Abstract

AbstractAn international project, DIWPA‐IBOY, took place for simultaneously observing biodiversity throughout the Western‐Pacific and Asian regions in 2001–2003, as one of the core projects for International Biodiversity Observation Year, a crosscutting network activity of DIVERSITAS (an international programme of biodiversity science). DIWPA‐IBOY provides extensive data on species diversity obtained by the standardized method. Under this project, 51,742 individuals of Lepidoptera and 11,633 of Coleoptera were collected by light traps from the Tomakomai Experimental Forest of Hokkaido University, one of the core DIWPA‐IBOY sites, in the cool‐temperate region of northern Japan. Based on these data, this study examined the relative abundance distribution (RAD) to evaluate the amount of rare species in the Lepidoptera and Coleoptera communities. The beta diversities between sampling seasons, forest strata, and trap sites were also assessed to evaluate the spatio‐temporal variability of species composition in these communities. In the analysis of the RAD, the best‐fit model was selected from the log‐Normal, Zipf–Mandelbrot, and Zipf models differing in the tail length of the RAD, i.e., the proportion of rare species.
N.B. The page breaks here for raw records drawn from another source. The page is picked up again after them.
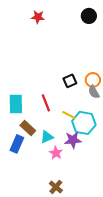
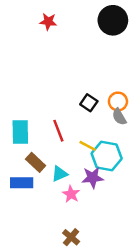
black circle: (89, 16) -> (113, 20), size x1.5
black square: (70, 81) -> (89, 103), turned -32
blue rectangle: (17, 144) -> (22, 183), turned 66

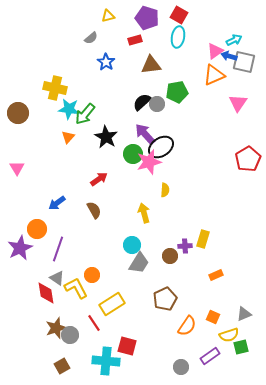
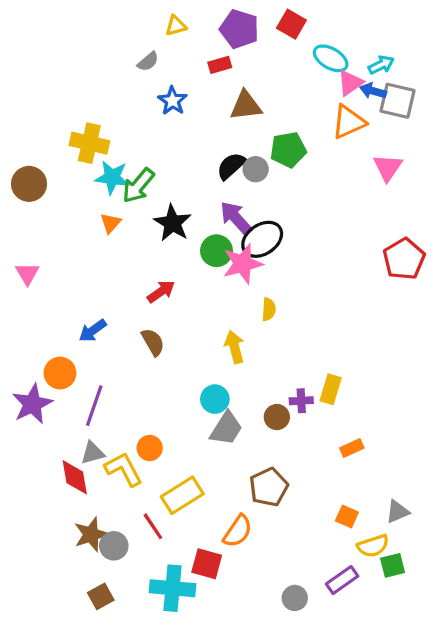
cyan ellipse: (178, 37) -> (331, 58), moved, turned -70
gray triangle: (57, 278) -> (93, 453), turned -49
orange semicircle: (187, 326) -> (238, 531), moved

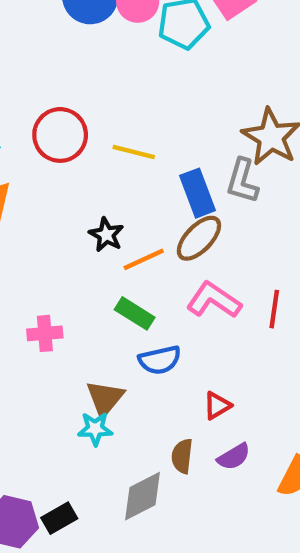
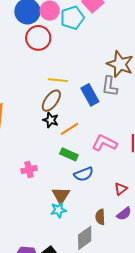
red circle: (60, 135) -> (38, 38), moved
brown ellipse: (199, 238) -> (51, 101), moved
red triangle: (217, 406) -> (121, 189), moved

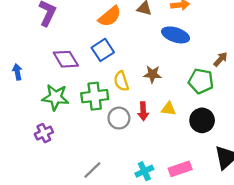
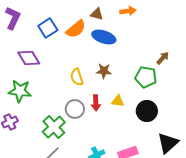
orange semicircle: (110, 16) -> (76, 29), moved
blue ellipse: (176, 35) -> (104, 37), moved
blue square: (103, 50) -> (48, 28), moved
green cross: (95, 96) -> (54, 127), moved, turned -35

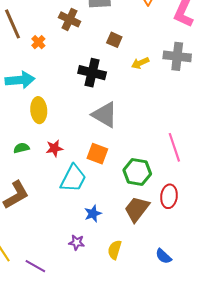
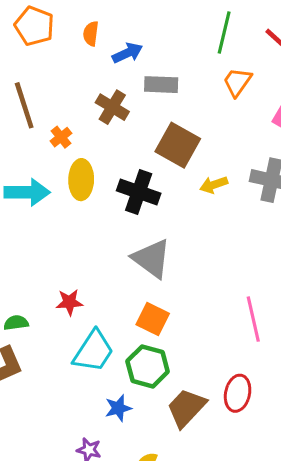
brown square: (114, 40) -> (178, 145), size x1.8
yellow ellipse: (39, 110) -> (81, 180), moved
green semicircle: (21, 148) -> (16, 323), moved
orange square: (97, 154) -> (153, 319), moved
green hexagon: (137, 172) -> (148, 366), moved

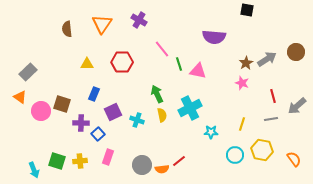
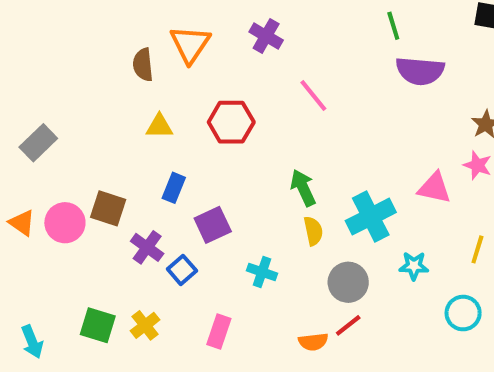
brown semicircle: (67, 29) -> (143, 65), moved
green line: (179, 64) -> (393, 26), moved
pink triangle: (198, 71) -> (434, 188), moved
orange triangle: (20, 97) -> (22, 223), moved
cyan cross: (137, 120) -> (262, 272), moved
purple cross: (81, 123) -> (147, 247), turned 35
pink rectangle: (108, 157) -> (219, 331), moved
yellow cross: (80, 161) -> (145, 325), turned -32
gray circle: (142, 165) -> (348, 282), moved
cyan arrow: (34, 170) -> (32, 342), moved

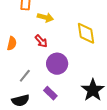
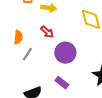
gray line: (25, 76) -> (27, 54), moved

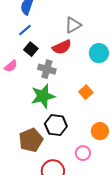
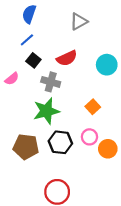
gray triangle: (73, 25) -> (79, 22), moved
brown pentagon: (31, 140) -> (26, 147), moved, turned 30
pink circle: (83, 153) -> (89, 137), moved

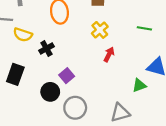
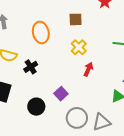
purple square: (67, 76) -> (61, 94), moved
gray circle: (75, 108) -> (77, 118), moved

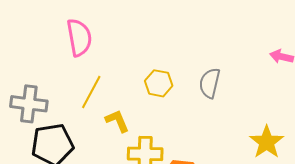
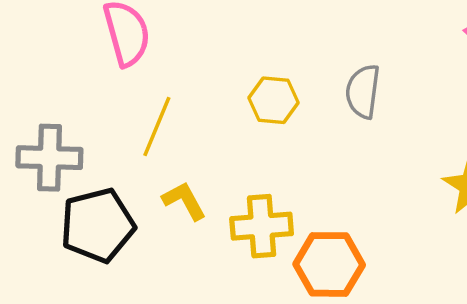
yellow L-shape: (117, 121) -> (184, 201), moved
To explore the beta diversity between samples, the abundance‐based Jaccard index with an unseen species estimator was calculated, and then a hierarchical clustering analysis was conducted. As a result of RAD analysis, the Coleoptera community was regarded as containing a larger proportion of rare species than the Lepidoptera community. The seasonal compartmentalization of the community, deduced from the beta‐diversity analysis, was finer in Lepidoptera (seven assemblages recognized) than in Coleoptera (three assemblages). The spatial (vertical and horizontal) compartmentalization was negligible in both communities. The coincidence of the larger proportion of rare species and the lower beta diversity between seasons in the Coleoptera community was explained by the longer life spans of beetles compared to moths, based on the assumption that the length of life span acts as a temporal agent for mass effect on the analogy of the migration rate as a spatial agent for mass effect.